In the near-term (< 50 years) following landscape-level fuel reduction treatments, total forest carbon stocks are diminished, even when accounting for avoided carbon losses from subsequent wildfires [239, 245,246,247,248]. Rather than tracking just total carbon, an alternative approach tracks carbon stored in large aboveground live trees as the dominant stable carbon pool in the forest [249,250,251]. In mixed conifer forests in the Sierra Nevada, live tree carbon in both untreated and recently treated stands was substantially lower than that estimated for stands in a historical (1865) landscape, which had frequent fires [249]. Prescribed fire released 14.8 Mg C ha−1, with pre-fire thinning increasing the average release by 70% and contributing 21.9–37.5 Mg C ha−1 in milling waste. All fuel treatments increased fire resistance, but treatments that included prescribed fire had lower torching and crowning potentials. Hurteau et al. [250] reported similar findings in ponderosa pine forests in the Southwest. While aboveground carbon was greater under the baseline fire-excluded treatment scenarios, higher potential for torching and crowning in untreated stands exposed the carbon stocks to greater risk.

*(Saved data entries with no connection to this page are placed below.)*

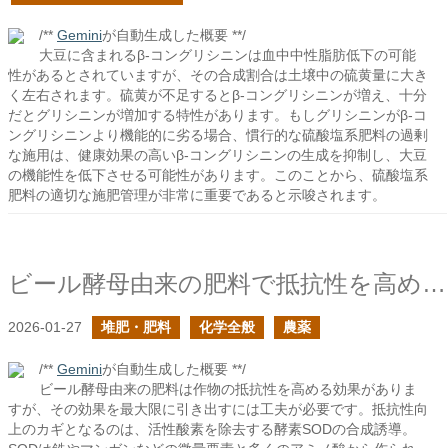
/**
Gemini
が自動生成した概要 **/
大豆に含まれるβ-コングリシニンは血中中性脂肪低下の可能
性があるとされていますが、その合成割合は土壌中の硫黄量に大き
く左右されます。硫黄が不足するとβ-コングリシニンが増え、十分
だとグリシニンが増加する特性があります。もしグリシニンがβ-コ
ングリシニンより機能的に劣る場合、慣行的な硫酸塩系肥料の過剰
な施用は、健康効果の高いβ-コングリシニンの生成を抑制し、大豆
の機能性を低下させる可能性があります。このことから、硫酸塩系
肥料の適切な施肥管理が非常に重要であると示唆されます。
ビール酵母由来の肥料で抵抗性を高める時に必要なこと
2026-01-27
堆肥・肥料
化学全般
農薬
/**
Gemini
が自動生成した概要 **/
ビール酵母由来の肥料は作物の抵抗性を高める効果がありま
すが、その効果を最大限に引き出すには工夫が必要です。抵抗性向
上のカギとなるのは、活性酸素を除去する酵素SODの合成誘導。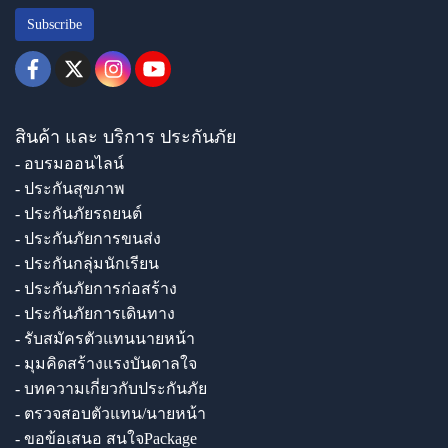
Subscribe
สินค้า และ บริการ ประกันภัย
- อบรมออนไลน์
- ประกันสุขภาพ
- ประกันภัยรถยนต์
- ประกันภัยการขนส่ง
- ประกันกลุ่มนักเรียน
- ประกันภัยการก่อสร้าง
- ประกันภัยการเดินทาง
- รับสมัครตัวแทนนายหน้า
- มุมคิดสร้างแรงบันดาลใจ
- บทความเกี่ยวกับประกันภัย
- ตรวจสอบตัวแทน/นายหน้า
- ขอข้อเสนอ สนใจPackage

Management regimes that reduce forest stand density and favor large, fire-resistant trees may increase the amount of stable carbon on the landscape. This equates to a potential risk reduction that can be quantified, or at least qualitatively categorized, by some of the mapping frameworks discussed in “Mapping carbon risk to disturbance”. For example, using the LSim model to explore the effects of different treatment and wildfire management approaches over 60 years, Young and Ager [251] found that increasing the treatment area 5X over current treatment rates produced the most stable forest carbon on the landscape over time. Similarly, fuel treatment effects simulated over a 90-year period using LANDIS-II found that the no-treatment scenario has significantly greater overall carbon loss than treatment scenarios in frequent-fire forest types in the Sierra Nevada [252]. Specific ecosystems may attain a net benefit from treatments over decades to centuries. In another study, long-range carbon dynamics were modeled in conjunction with fuel treatments in the Pacific Northwest. The authors concluded that due to the low consumption of the majority of fuels and the limited duration of the effectiveness of fuel treatments, long-term carbon storage potential was reduced, even where high wildfire risk existed [253]. Balancing demands for carbon storage with demands for reducing wildfire severity would require fuel treatments to be implemented strategically throughout landscapes, rather than indiscriminately treating all stands [237].

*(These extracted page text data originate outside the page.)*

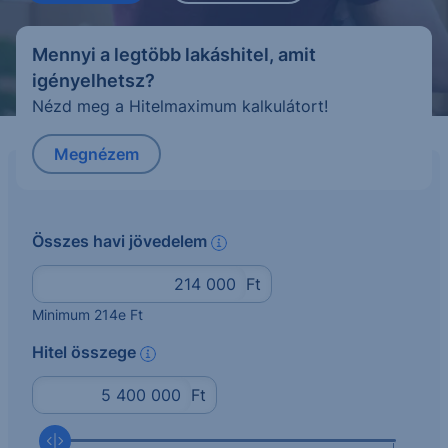
Mennyi a legtöbb lakáshitel, amit
igényelhetsz?
Nézd meg a Hitelmaximum kalkulátort!
Megnézem
Összes havi jövedelem
info
Ft
Minimum 214e Ft
Hitel összege
info
Ft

All of the disturbance risks discussed here are also being impacted by climate change (Fig. 1). In that context, climate change is not only a driver for management designed to sequester carbon in light of disturbances, but also contributes to the design of silviculture treatments to mitigate direct impacts on specific forests. Managing for site-specific stand structures that include features such as high overstory compositional diversity [184], age diversity [254], spatial complexity [255], and trait diversity [256] are strategies that can increase forest resilience in the face of climate change, ideally while also continuing to maintain stable carbon stocks [185]. Treatments can be implemented that create climate-resilient forest structure traits while simultaneously maximizing carbon sequestration rates that create long-term stability. These strategies may also reduce the initial carbon stored onsite [257], demonstrating the value of understanding how treatments impact multiple overlapping priorities.

Although some fuel treatments may catalyze net carbon uptake over a long period, Wiechmann et al. [244] reported three of five types of fuel treatments resulted in a net loss in forest carbon 10 years after treatment in the Sierra Nevada. The two treatment types that recovered carbon over 10 years were a burn-only and understory thin-only. Conversely, over the long run, a combination of prescribed fire and mechanical thinning is most effective at reducing potential fire severity where it has been studied [238, 257]. Across 10 locations in the United States, Boerner et al. [243] found that mechanical treatments do reduce forest carbon significantly more than prescribed fire, although there was a greater increase in carbon sequestration after mechanical treatments.

Spatial relationships of fuel treatments and wildfires are important to consider. At the landscape level, effects from different treatment scenarios can be highly dependent on the spatial configuration of treatments and the percent of the landscape that is treated. Finney [258] and Ager et al. [259] reported that treating 10% of a forest landscape reduces expected losses of large trees by 70%. Treatments strategically placed in relation to how fire spreads are an effective technique for reducing fire exposure beyond the treatment area, including transmission to valued natural and cultural resources [260]. However, the dynamics of fire spread vary widely by forest type, and the design and implementation of fuel treatments that are sensitive to the ecology of an individual forest could help achieve desired objectives in forest resilience [45]. For example, Agee and Skinner [236] outlined both a methodology for restoration of fire-excluded dry forests (thin from below, reduce surface fuels, and retain the largest, oldest trees) and the characteristics of the ecosystem that determine the forests in which the application of these techniques should be prioritized (historically fire-frequent, low-severity, low-density forests). Management of longleaf pine (Pinus palustris) forests in the Southeast using the Stoddard-Neel method, a holistic management approach that was derived in the first half of the twentieth century, may require greater initial fuel reductions prior to the reintroduction of repeated prescribed fires [253]. Alternatively, in order to return forests to within the range of natural variation prior to fire suppression, management of forests that tend to burn at high intensity and high severity, such as jack pine (Pinus banksiana) and lodgepole pine (Pinus contorta) forests, could benefit from a patchy fuel landscape that allows for some amount of self-limiting high-severity fire. Eastern hardwoods may require an entirely different approach, with mechanical thinning being the primary activity used to meet restoration goals [261].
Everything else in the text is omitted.